-- Opening Marker --

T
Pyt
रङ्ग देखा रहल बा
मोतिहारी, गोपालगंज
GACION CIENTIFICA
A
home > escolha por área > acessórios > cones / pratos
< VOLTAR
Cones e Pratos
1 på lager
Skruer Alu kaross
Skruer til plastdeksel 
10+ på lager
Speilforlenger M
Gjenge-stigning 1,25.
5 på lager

-- Closing Marker --

Retype the material above exactly as given.

- RESULT -
T
Pyt
रङ्ग देखा रहल बा
मोतिहारी, गोपालगंज
GACION CIENTIFICA
A
home > escolha por área > acessórios > cones / pratos
< VOLTAR
Cones e Pratos
1 på lager
Skruer Alu kaross
Skruer til plastdeksel 
10+ på lager
Speilforlenger M
Gjenge-stigning 1,25.
5 på lager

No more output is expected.